§ MATERIAL FOR THIS EXERCISE
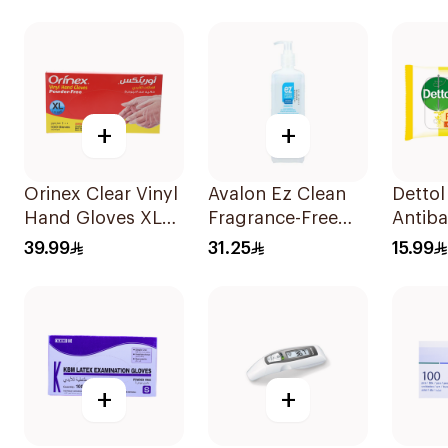
+
+
Orinex Clear Vinyl
Avalon Ez Clean
Dettol
Hand Gloves XL
Fragrance-Free
Antiba
100Pieces
Hand Sanitizer
Wipes
39.99
31.25
15.99
500ml
+
+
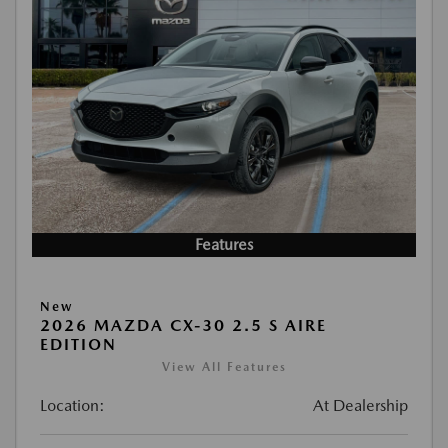
Features
New
2026 MAZDA CX-30 2.5 S AIRE
EDITION
View All Features
Location:
At Dealership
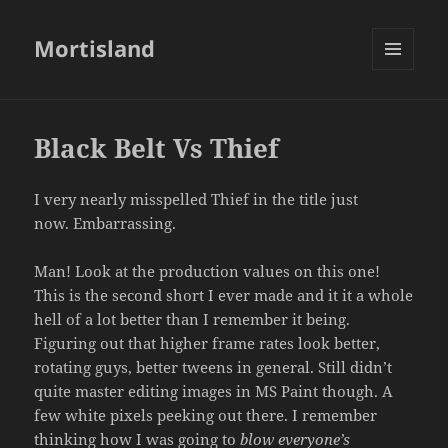
Mortisland
MENU
AND
WIDGETS
Black Belt Vs Thief
I very nearly misspelled Thief in the title just
now. Embarrassing.
Man! Look at the production values on this one!
This is the second short I ever made and it it a whole
hell of a lot better than I remember it being.
Figuring out that higher frame rates look better,
rotating guys, better tweens in general. Still didn’t
quite master editing images in MS Paint though. A
few white pixels peeking out there. I remember
thinking how I was going to
blow everyone’s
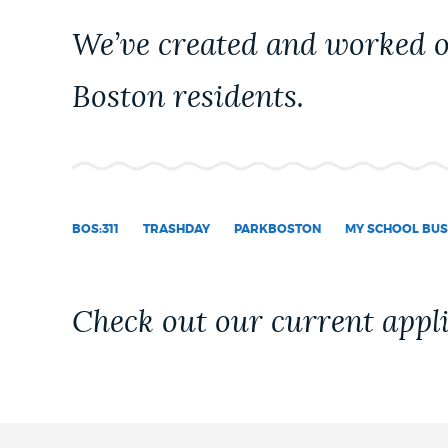
PUBLIC NOTICES
We’ve created and worked on
Boston residents.
PAY AND APPLY
BUSINESS SUPPORT
BOS:311
TRASHDAY
PARKBOSTON
MY SCHOOL BUS
EVENTS
Check out our current appli
CITY OF BOSTON NEWS
VIEW CITY PROJECTS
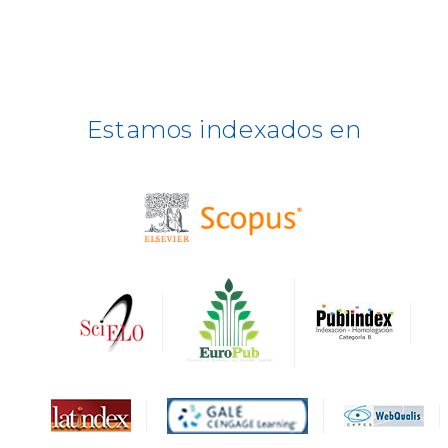
ULRICH WEB
DOAJ
ERIH PLUS
Estamos indexados en
BASE
CIRC
HAPI
DRJI
DARDO
Biblat
MIAR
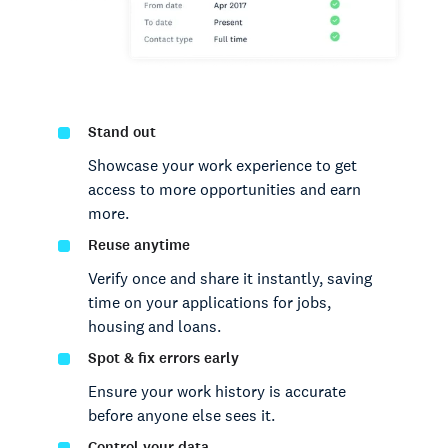
Stand out
Showcase your work experience to get
access to more opportunities and earn
more.
Reuse anytime
Verify once and share it instantly, saving
time on your applications for jobs,
housing and loans.
Spot & fix errors early
Ensure your work history is accurate
before anyone else sees it.
Control your data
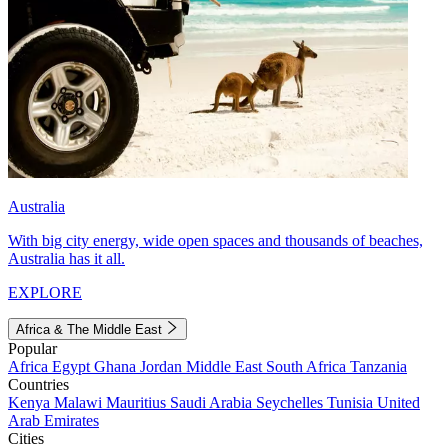
Australia
With big city energy, wide open spaces and thousands of beaches,
Australia has it all.
EXPLORE
Africa & The Middle East
Popular
Africa
Egypt
Ghana
Jordan
Middle East
South Africa
Tanzania
Countries
Kenya
Malawi
Mauritius
Saudi Arabia
Seychelles
Tunisia
United
Arab Emirates
Cities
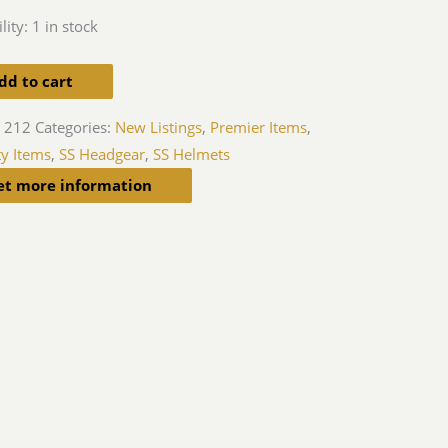
lity:
1 in stock
dd to cart
 212
Categories:
New Listings
,
Premier Items
,
ty Items
,
SS Headgear
,
SS Helmets
et more information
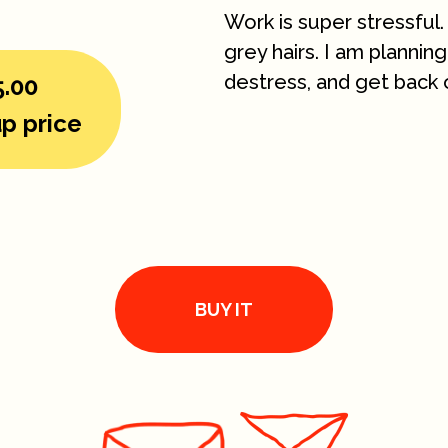
Work is super stressful.
grey hairs. I am planni
destress, and get back 
5.00
p price
BUY IT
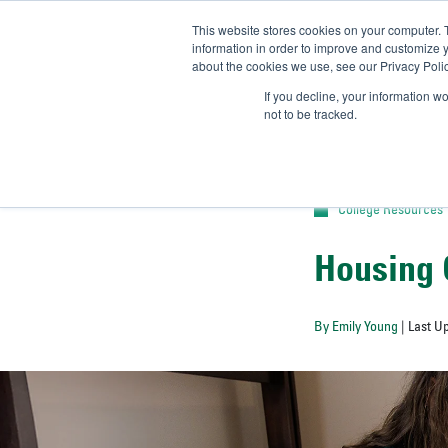
This website stores cookies on your computer. 
UN
information in order to improve and customize y
about the cookies we use, see our Privacy Polic
Admit-
If you decline, your information w
not to be tracked.
College Resources
Housing 
By Emily Young
| Last U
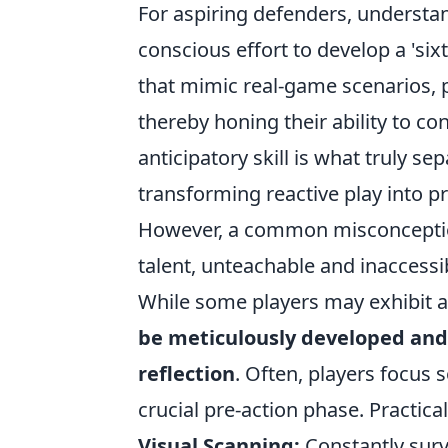
For aspiring defenders, understand
conscious effort to develop a 'sixt
that mimic real-game scenarios, 
thereby honing their ability to con
anticipatory skill is what truly 
transforming reactive play into 
However, a common misconception 
talent, unteachable and inaccessib
While some players may exhibit a 
be meticulously developed and 
reflection
. Often, players focus 
crucial pre-action phase. Practica
Visual Scanning:
Constantly surve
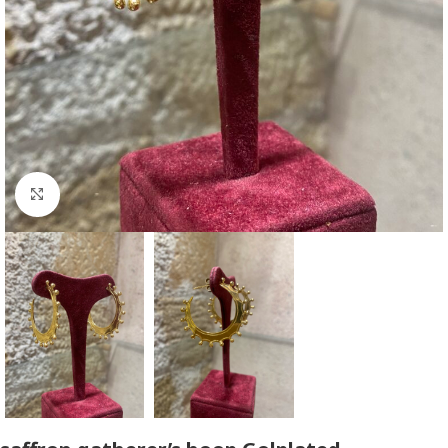
Click to enlarge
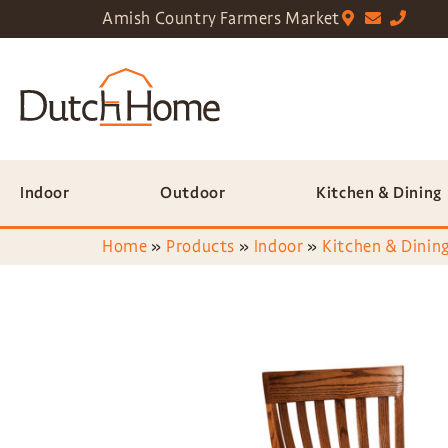
Amish Country Farmers Market
Indoor
Outdoor
Kitchen & Dining
Home
»
Products
»
Indoor
»
Kitchen & Dining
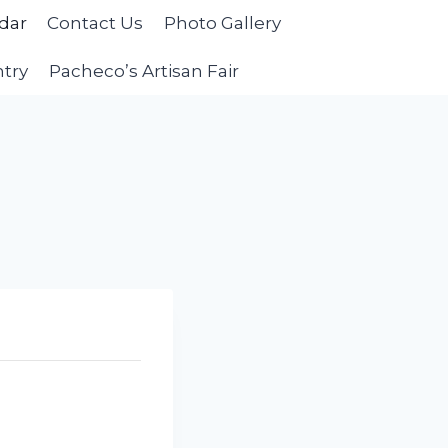
dar
Contact Us
Photo Gallery
ntry
Pacheco’s Artisan Fair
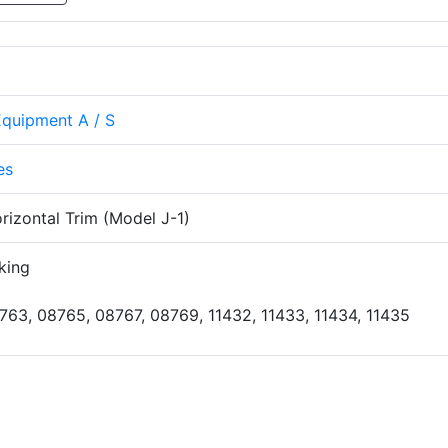
Equipment A / S
es
izontal Trim (Model J-1)
king
763, 08765, 08767, 08769, 11432, 11433, 11434, 11435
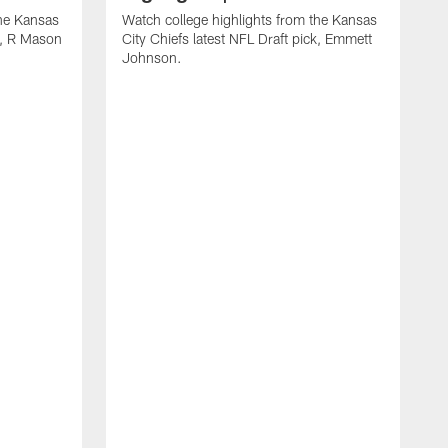
the Kansas
Watch college highlights from the Kansas
ck, R Mason
City Chiefs latest NFL Draft pick, Emmett
Johnson.
W
C
D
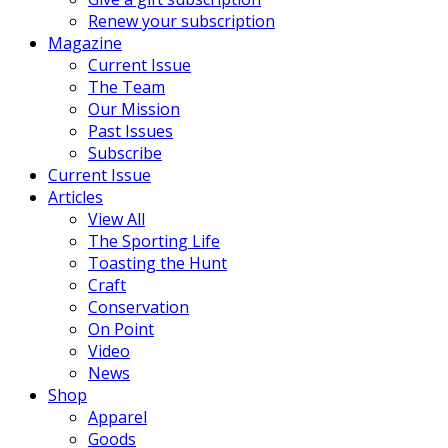
Renew your subscription
Magazine
Current Issue
The Team
Our Mission
Past Issues
Subscribe
Current Issue
Articles
View All
The Sporting Life
Toasting the Hunt
Craft
Conservation
On Point
Video
News
Shop
Apparel
Goods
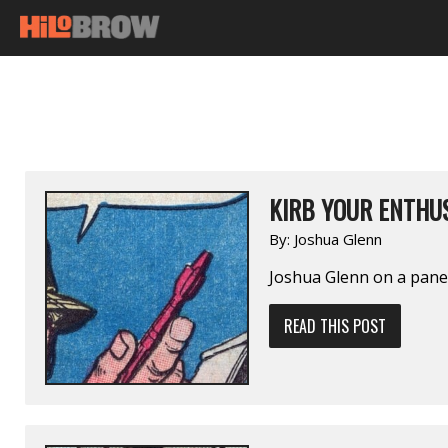
KIRB YOUR ENTHUS
By:
Joshua Glenn
Joshua Glenn on a pan
READ THIS POST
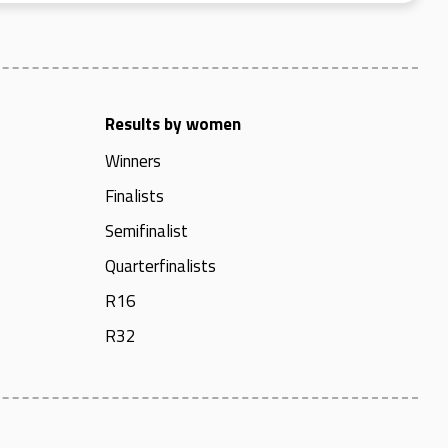
Results by women
Winners
Finalists
Semifinalist
Quarterfinalists
R16
R32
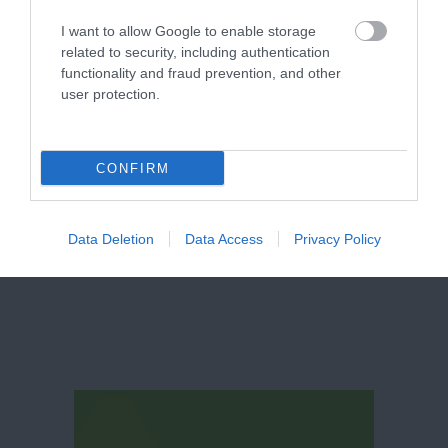
I want to allow Google to enable storage
related to security, including authentication
functionality and fraud prevention, and other
user protection.
CONFIRM
Canalhouse
Data Deletion
Data Access
Privacy Policy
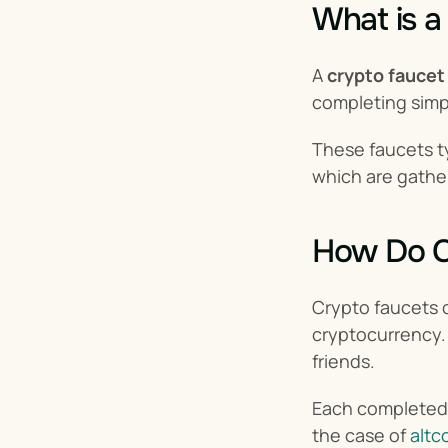
What is a
A 
crypto faucet
completing simp
These faucets ty
which are gathe
How Do C
Crypto faucets o
cryptocurrency. 
friends.
Each completed t
the case of 
altc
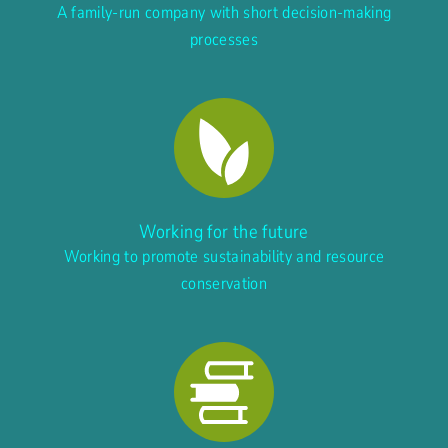
A family-run company with short decision-making
processes
Working for the future
Working to promote sustainability and resource
conservation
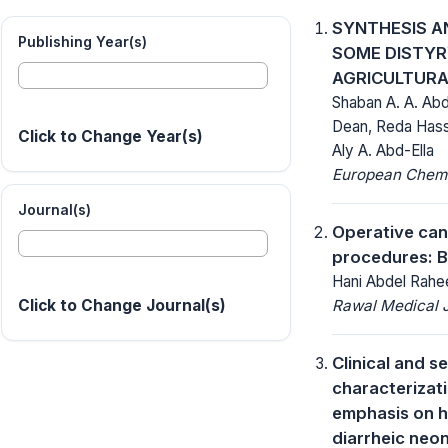
SYNTHESIS A
Publishing Year(s)
SOME DISTYR
AGRICULTURA
Shaban A. A. Ab
Dean, Reda Hass
Click to Change Year(s)
Aly A. Abd-Ella
European Chemic
Journal(s)
Operative canc
procedures: B
Hani Abdel Rahe
Rawal Medical J
Click to Change Journal(s)
Clinical and s
characterizati
emphasis on hy
diarrheic neon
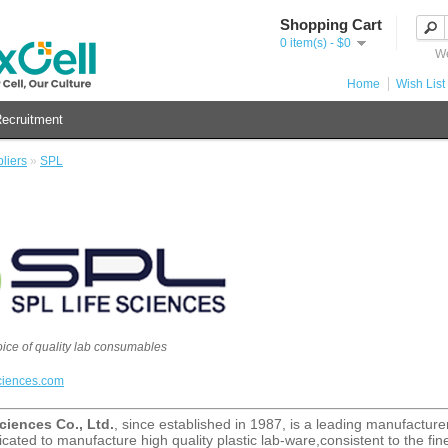
Shopping Cart
0 item(s) - $0
We
Home
Wish List 
ecruitment
liers
»
SPL
oice of quality lab consumables
ciences.com
ciences Co., Ltd.
, since established in 1987, is a leading manufacturer/
cated to manufacture high quality plastic lab-ware,consistent to the fine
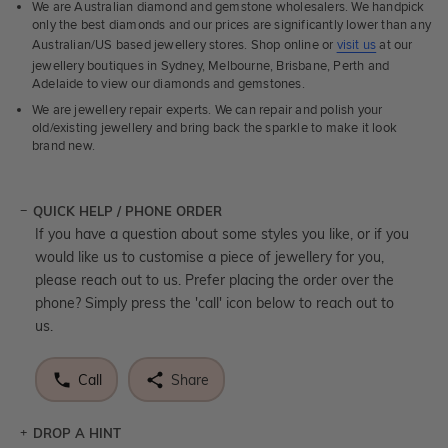
We are Australian diamond and gemstone wholesalers. We handpick
only the best diamonds and our prices are significantly lower than any
Australian/US based jewellery stores. Shop online or
visit us
at our
jewellery boutiques in Sydney, Melbourne, Brisbane, Perth and
Adelaide to view our diamonds and gemstones.
We are jewellery repair experts. We can repair and polish your
old/existing jewellery and bring back the sparkle to make it look
brand new.
QUICK HELP / PHONE ORDER
If you have a question about some styles you like, or if you
would like us to customise a piece of jewellery for you,
please reach out to us. Prefer placing the order over the
phone? Simply press the 'call' icon below to reach out to
us.
Call
Share
DROP A HINT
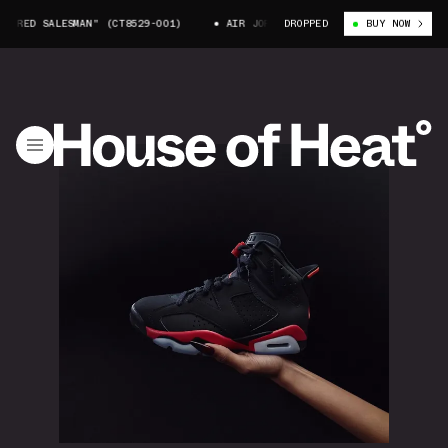
 SALESMAN" (CT8529-001)
AIR JORDAN 6 "INFRARED SALESMAN" (CT8529
DROPPED
BUY NOW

§ YOUR GOAL
List each line of the entries that holds the string "jewellery".

§ ANSWER TO THE EXERCISE
Australian/US based jewellery stores. Shop online or
jewellery boutiques in Sydney, Melbourne, Brisbane, Perth and
We are jewellery repair experts. We can repair and polish your
old/existing jewellery and bring back the sparkle to make it look
would like us to customise a piece of jewellery for you,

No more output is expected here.